People connect their devices to Wi-Fi networks at airports and hotels without giving it a second thought, del Prado said. They check their email, credit card and bank statements, oblivious to or ignoring the fact that “the man in the middle” — whoever controls the network — can see everything that is being transmitted.
“This is why we’re seeing the value of cybercrime accelerating so much,” he said.
“Nothing is free,” Ruiz-Rivillas added. “How much have you paid for using WhatsApp or Instagram?”
These apps profit by collecting data. Data mining may seem harmless, but while reputable companies use data to, for example, show users ads that are relevant to them, hackers use it to steal identities.

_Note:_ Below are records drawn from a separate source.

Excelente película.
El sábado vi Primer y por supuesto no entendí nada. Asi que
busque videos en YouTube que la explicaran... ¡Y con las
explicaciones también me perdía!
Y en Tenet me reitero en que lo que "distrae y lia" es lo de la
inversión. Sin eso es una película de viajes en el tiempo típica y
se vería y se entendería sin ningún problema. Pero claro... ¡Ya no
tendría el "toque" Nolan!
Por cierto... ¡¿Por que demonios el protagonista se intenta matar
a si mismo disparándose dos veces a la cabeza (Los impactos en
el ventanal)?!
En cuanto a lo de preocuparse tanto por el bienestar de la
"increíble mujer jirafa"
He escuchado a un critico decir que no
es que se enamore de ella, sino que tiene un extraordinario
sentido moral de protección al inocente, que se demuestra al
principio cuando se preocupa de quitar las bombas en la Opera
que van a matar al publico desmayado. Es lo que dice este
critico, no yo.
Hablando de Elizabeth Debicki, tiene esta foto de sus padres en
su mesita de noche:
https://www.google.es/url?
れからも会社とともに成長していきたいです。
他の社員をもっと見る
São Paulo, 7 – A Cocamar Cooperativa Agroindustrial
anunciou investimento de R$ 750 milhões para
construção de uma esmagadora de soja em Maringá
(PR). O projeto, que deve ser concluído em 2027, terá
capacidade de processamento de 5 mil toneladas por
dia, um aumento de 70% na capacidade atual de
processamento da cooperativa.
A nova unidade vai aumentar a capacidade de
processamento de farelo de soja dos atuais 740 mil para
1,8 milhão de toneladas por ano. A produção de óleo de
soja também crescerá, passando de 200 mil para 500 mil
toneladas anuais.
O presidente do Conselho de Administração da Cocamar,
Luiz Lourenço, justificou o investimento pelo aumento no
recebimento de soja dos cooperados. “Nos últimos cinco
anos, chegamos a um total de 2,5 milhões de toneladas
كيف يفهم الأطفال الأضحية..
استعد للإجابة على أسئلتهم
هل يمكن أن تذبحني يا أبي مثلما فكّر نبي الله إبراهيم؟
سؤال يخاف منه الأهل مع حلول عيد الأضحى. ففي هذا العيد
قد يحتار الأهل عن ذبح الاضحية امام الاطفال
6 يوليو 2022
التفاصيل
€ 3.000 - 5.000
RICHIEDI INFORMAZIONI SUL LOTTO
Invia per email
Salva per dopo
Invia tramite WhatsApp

Most people don’t realize their digital identity has been compromised because hackers can observe their targets for years before launching an attack. That’s why it’s called a persistent threat — hackers wait until they know everything before striking, del Prado explained.
“The largest cybersecurity and fraud incidents begin with, let’s say, the account belonging to the air conditioning maintenance employee. And from there [the hackers] continue to elevate and elevate privileges [and access]. It’s not if but when it will happen to us,” Ruiz-Rivillas said.
“Our purpose is not to generate paranoia but to remind everyone to think before they click. Don’t rush. Think before you click,” he added.
Artificial intelligence is accelerating the hackers’ ability to scale the number and quality of their attacks, del Prado said, noting that cybercriminals can use AI to create realistic voice and image reproductions, known as deepfakes, to scam people.
“If someone who sounds like your husband calls you saying he has an emergency and asking for money, tell him you’ll call him back,” he advised, suggesting that people establish a code word for emergencies.
The panelists shared several critical recommendations: always be aware online; avoid automatically trusting websites, apps or networks; safeguard login credentials; avoid using the same password for different sites or apps; regularly change usernames and passwords; take advantage of two-factor authentication (2FA); avoid sharing private information via text, direct messages or emails; monitor your social media accounts (if you don’t use them, deactivate them); consider credit monitoring; and, above all, think before you click.
We need to accept that our personal information, including Social Security numbers, is already public, del Prado noted.
“That’s reality. I can promise you that each and every one of you has been attacked this week. That’s a fact. The only way to exist with this is to … be responsible with the tools we use, be aware of the information we put out there and take prudent measures,” he said.
Yet, the measures we take to protect ourselves will never be enough, Ruiz Rivillas said.
“There’s no way to reach a state of zero risk. The only way is to turn everything off and leave. There’s no zero risk. Your computer can have the latest antivirus, super protected, but hackers eventually get around it. So, it never stops. What we need to do is stay aware of this risk and take at least some basic precautions,” he added.